As Jesus said, "First seek the Kingdom of God and everything else will be given to you."

Or again, "Love the Lord your God with all your heart and all your soul and all your mind. That is the first and greatest commandment. "

Or again, ""Enter through the narrow gate. For wide is the gate and broad is the road that leads to destruction, and many enter through it. But small is the gate and narrow the road that leads to life, and only a few find it."

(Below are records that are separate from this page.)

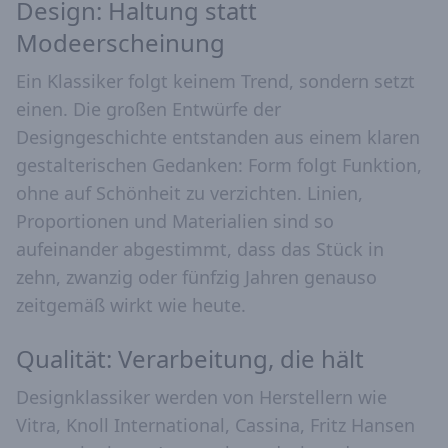
Design: Haltung statt
Modeerscheinung
Ein Klassiker folgt keinem Trend, sondern setzt
einen. Die großen Entwürfe der
Designgeschichte entstanden aus einem klaren
gestalterischen Gedanken: Form folgt Funktion,
ohne auf Schönheit zu verzichten. Linien,
Proportionen und Materialien sind so
aufeinander abgestimmt, dass das Stück in
zehn, zwanzig oder fünfzig Jahren genauso
zeitgemäß wirkt wie heute.
Qualität: Verarbeitung, die hält
Designklassiker werden von Herstellern wie
Vitra, Knoll International, Cassina, Fritz Hansen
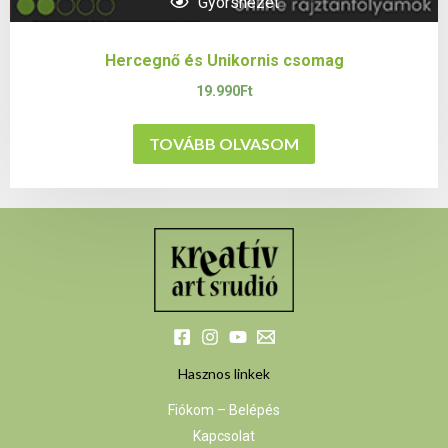
Gyorsnézet
Hercegnő és Unikornis csomag
19.990
Ft
TOVÁBB OLVASOM
Hasznos linkek
Fiókom – Belépés
Kapcsolat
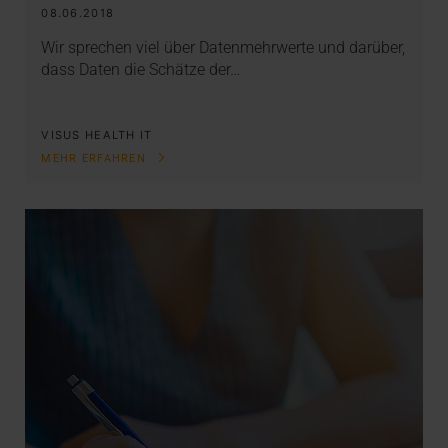
08.06.2018
Wir sprechen viel über Datenmehrwerte und darüber,
dass Daten die Schätze der…
VISUS HEALTH IT
MEHR ERFAHREN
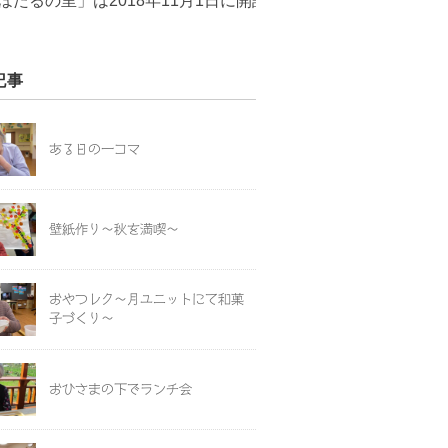
は2018年11月1日に開設いたしました！現在、ご入居者の
記事
ある日の一コマ
壁紙作り～秋を満喫～
おやつレク～月ユニットにて和菓
子づくり～
おひさまの下でランチ会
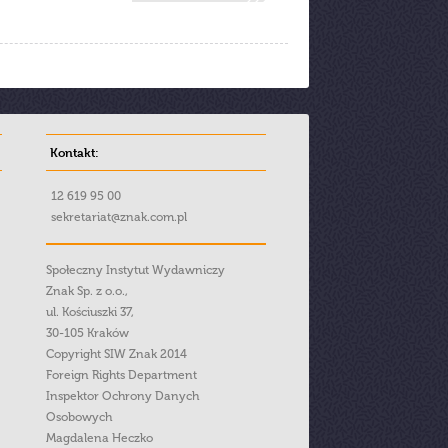
Kontakt:
12 619 95 00
sekretariat@znak.com.pl
Społeczny Instytut Wydawniczy
Znak Sp. z o.o.,
ul. Kościuszki 37,
30-105 Kraków
Copyright SIW Znak 2014
Foreign Rights Department
Inspektor Ochrony Danych
Osobowych
Magdalena Heczko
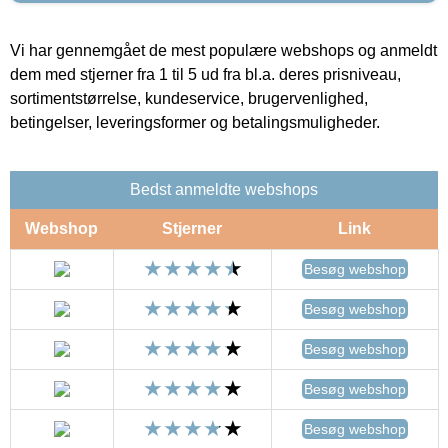
Vi har gennemgået de mest populære webshops og anmeldt
dem med stjerner fra 1 til 5 ud fra bl.a. deres prisniveau,
sortimentstørrelse, kundeservice, brugervenlighed,
betingelser, leveringsformer og betalingsmuligheder.
Bedst anmeldte webshops
Webshop
Stjerner
Link
Besøg webshop
Besøg webshop
Besøg webshop
Besøg webshop
Besøg webshop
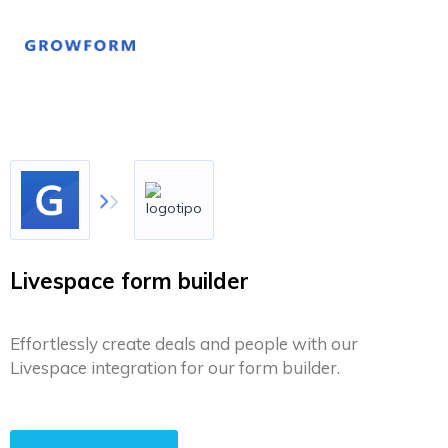
Livespace form builder
Effortlessly create deals and people with our
Livespace integration for our form builder.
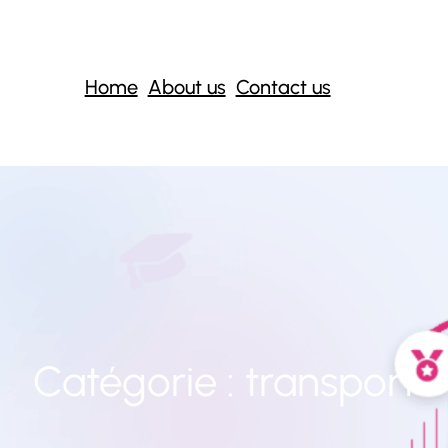
Home
About us
Contact us
Catégorie :
transport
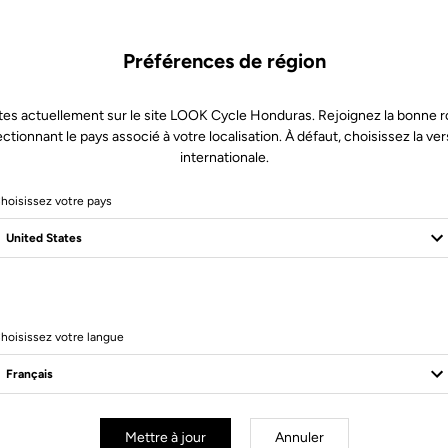
Préférences de région
tes actuellement sur le site LOOK Cycle Honduras. Rejoignez la bonne r
ectionnant le pays associé à votre localisation. À défaut, choisissez la ver
internationale.
hoisissez votre pays
hoisissez votre langue
essoires
Accessoires
Mettre à jour
Annuler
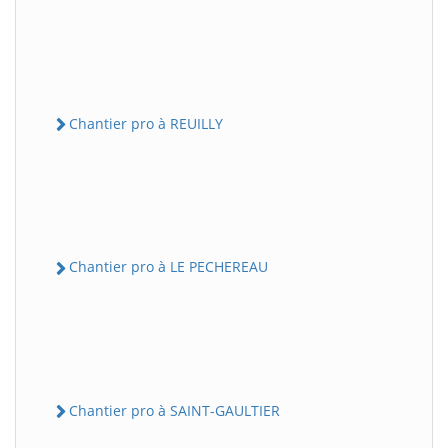
Chantier pro à REUILLY
Chantier pro à LE PECHEREAU
Chantier pro à SAINT-GAULTIER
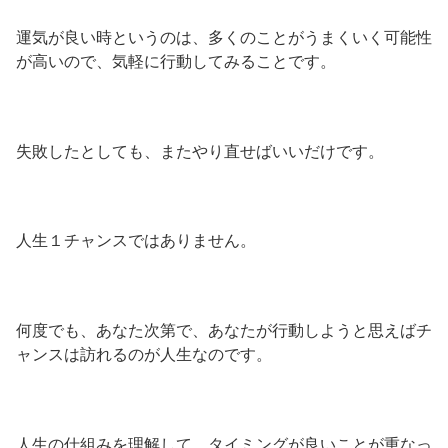
運気が良い時というのは、多くのことがうまくいく可能性
が高いので、気軽に行動してみることです。
失敗したとしても、またやり直せばいいだけです。
人生１チャンスではありません。
何度でも、あなた次第で、あなたが行動しようと思えばチ
ャンスは訪れるのが人生なのです。
人生の仕組みを理解して、タイミングが良いことが重なっ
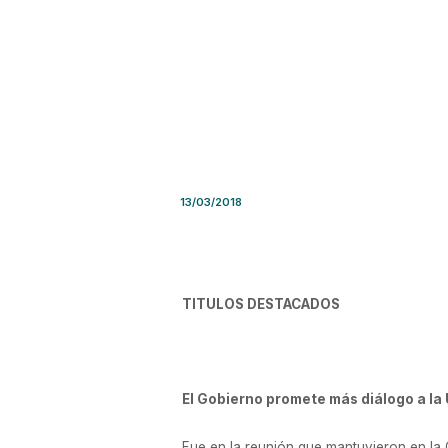
Síntesis de Prensa – Martes
13/03/2018
TITULOS DESTACADOS
El Gobierno promete más diálogo a la 
Fue en la reunión que mantuvieron en la C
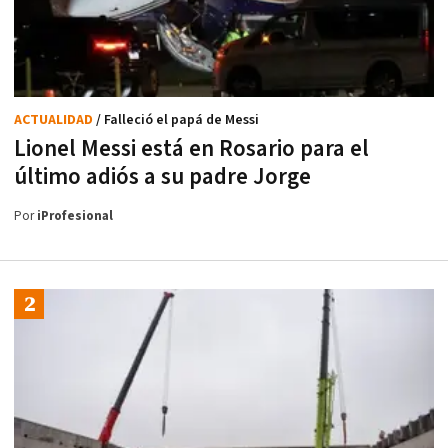
ACTUALIDAD
/ Falleció el papá de Messi
Lionel Messi está en Rosario para el
último adiós a su padre Jorge
Por
iProfesional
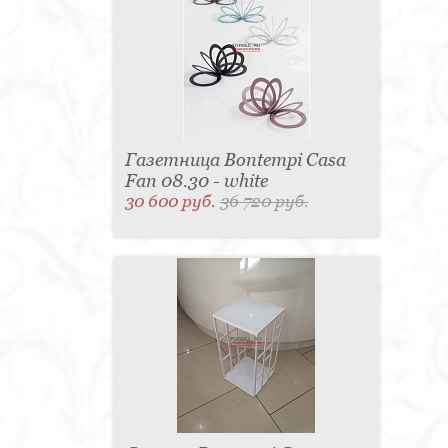
Газетница Bontempi Casa
Fan 08.30 - white
30 600 руб.
36 720 руб.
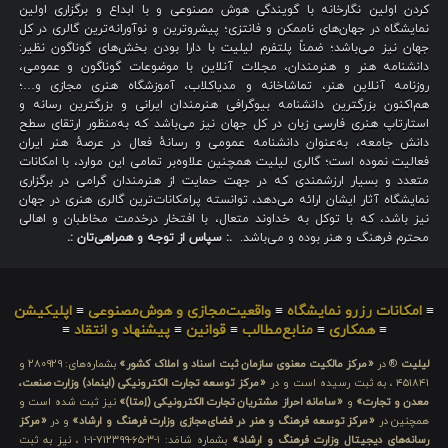
کردن اولین نگارخانه با گویندگی هوش مصنوعی و با ابداع و برگزاری اولین
نمایشگاه در جهان‌های ناممکن و فانتزی؛ پیشروترین و نوآورانه‌ترین گالری در کل
جهان نیز می‌باشد؛ ضمناً پلتفرم لیلیت با دارا بودن بخش‌های گوناگون نظیر:
دانشنامه هنر و هنرمندان، مجلات آنلاین با موضوعات گوناگون و عمومی،
روزنامه آنلاین هنر، تماشاخانه و مدیاکلاب، آموزشگاه هنری مجازی و…؛
هم‌اکنون بزرگترین دانشنامه بیوگرافی هنرمندان ایرانی و بزرگترین رسانه و
استارتاپ هنری فارسی زبان در کل جهان نیز می‌باشد که به‌منظور ارتقای سطح
دانش جامعه، به‌عنوان دانشنامه عمومی و رسانهٔ فعال در عرصهٔ هنر ایران
فعالیت نموده است؛ گالری لیلیت همچنین علاوه‌بر تمامی این موارد، با امکانات
متعدد و بسیار ارزشمندی که در جهت حمایت از هنرمندان گرامی در برگزاری
نمایشگاه آثار ایشان ارائه می‌دهد، توانسته پرامکانات‌ترین گالری هنری در جهان
نیز باشد، که با توکل به خداوند متعال، با افتخار درخدمت مخاطبان و اهالی
محترم فرهنگ و هنر بوده و می‌باشد.
.: سپاس از توجه و همراهی‌تان :.
≡
امکانات رزرو نمایشگاه
≡
واقعیت‌مجازی و هوش‌مصنوعی
≡
اپلیکیشن
≡
همکاری
≡
منابع‌مطالب
≡
قوانین
≡
پیشنهاد و انتقاد
≡
لیلیت
® در
«مرکز مالکیت معنوی سازمان ثبت اسناد و املاک کشور»
بشماره‌های: ۲۸۰۹۲۹ و
۴۵۱۸۴۱ ، به ثبت رسیده است و در
«مرکز توسعه تجارت الکترونیکی (اینماد) وزارت صنعت،
معدن و تجارت»
و
«سامانه احراز مشتریان تجارت الکترونیکی (اِمتا)»
نیز ثبت شده است و
همچنین در
«مرکز توسعه فرهنگ و هنر در فضای‌مجازی وزارت فرهنگ و ارشاد»
و در
«مرکز
رسانه‌های دیجیتال وزارت فرهنگ و ارشاد»
بشماره شامَد: ۱-۳-۶۵-۷۱۲۳۹۹-۱-۱ ، نیز به ثبت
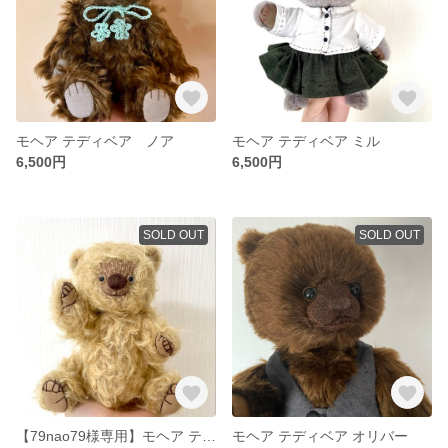
モヘア テディベア ノア
モヘア テディベア ミル
6,500円
6,500円
SOLD OUT
SOLD OUT
【79nao79様専用】モヘア テディベア キャス
モヘア テディベア オリバー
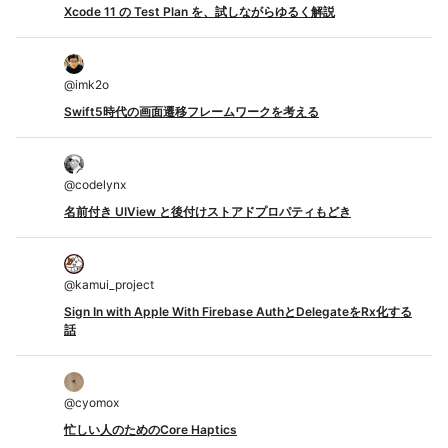
Xcode 11 の Test Plan を、試しながらゆるく解説
@
imk2o
Swift5時代の画面遷移フレームワークを考える
@
codelynx
名前付き UIView と後付けストアドプロパティもどき
@
kamui_project
Sign In with Apple With Firebase AuthとDelegateをRx化する
話
@
cyomox
忙しい人のためのCore Haptics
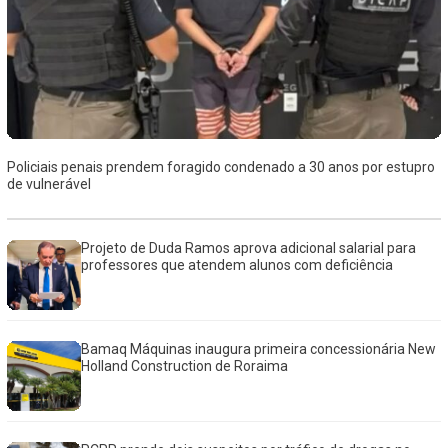
Policiais penais prendem foragido condenado a 30 anos por estupro
de vulnerável
Projeto de Duda Ramos aprova adicional salarial para
professores que atendem alunos com deficiência
Bamaq Máquinas inaugura primeira concessionária New
Holland Construction de Roraima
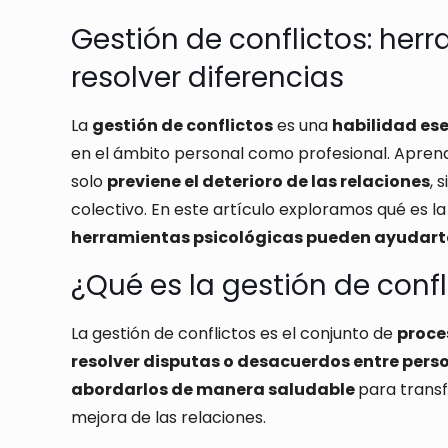
Gestión de conflictos: her
resolver diferencias
La
gestión de conflictos
es una
habilidad ese
en el ámbito personal como profesional. Aprend
solo
previene el deterioro de las relaciones
, 
colectivo. En este artículo exploramos qué es la
herramientas psicológicas pueden ayudarte 
¿Qué es la gestión de confl
La gestión de conflictos es el conjunto de
proce
resolver disputas o desacuerdos entre pers
abordarlos de manera saludable
para transf
mejora de las relaciones.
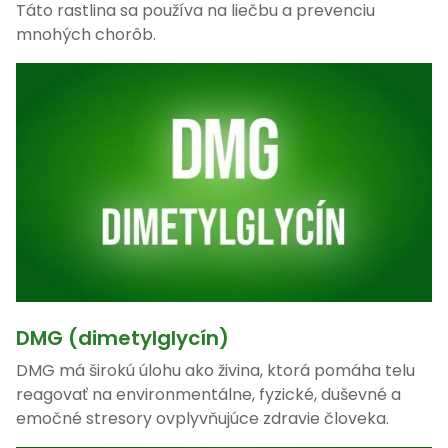
Táto rastlina sa používa na liečbu a prevenciu
mnohých chorôb.
DMG (dimetylglycín)
DMG má širokú úlohu ako živina, ktorá pomáha telu
reagovať na environmentálne, fyzické, duševné a
emočné stresory ovplyvňujúce zdravie človeka.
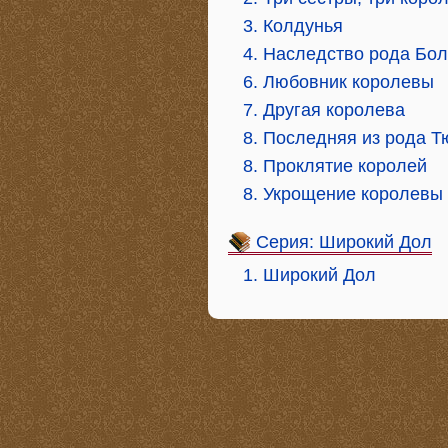
3. Колдунья
4. Наследство рода Бо
6. Любовник королевы
7. Другая королева
8. Последняя из рода 
8. Проклятие королей
8. Укрощение королевы
Серия: Широкий Дол
1. Широкий Дол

This striving for the Kingdom of God (or enlightenment, as described in Buddhism) is absolutely paramount if one wants to be a worthwhile "presence" in the world. There is no point in being a "presence" if it is only going to lead to even more human ignorance, misery and suffering. No real good came from Mother Teresa's life, the surface illusion notwithstanding, just as no real good comes from continually feeding heroin to a junkie.

These Christian people with "presence" are not doing anything to eliminate the root causes of ignorance and suffering. Their only interest is putting a salve on the suffering that already exists in the world, a suffering which they themselves help to create through their own deluded understanding and values.

In other words, their "presence" is one of madness, not sanity.

It's not a matter of choosing between "disappearing into samadhi" and engaging in the world. The aim should be to combine both. First understand what God is and know how to tap into Him, then engage in the world with God shining through you. That would be the most sensible way to behave. But what you advocate, Alex, is simply the latter, without the all-important first bit.

You don't realize, even after my bringing it to your attention, that you undercut the very first step of spiritual development with every movement and sound you make. As such, there is no way I can act to reconcile our differences or meet you half-way. As long as you keep doing this undercutting, we will remain mortal enemies to the very end of our days.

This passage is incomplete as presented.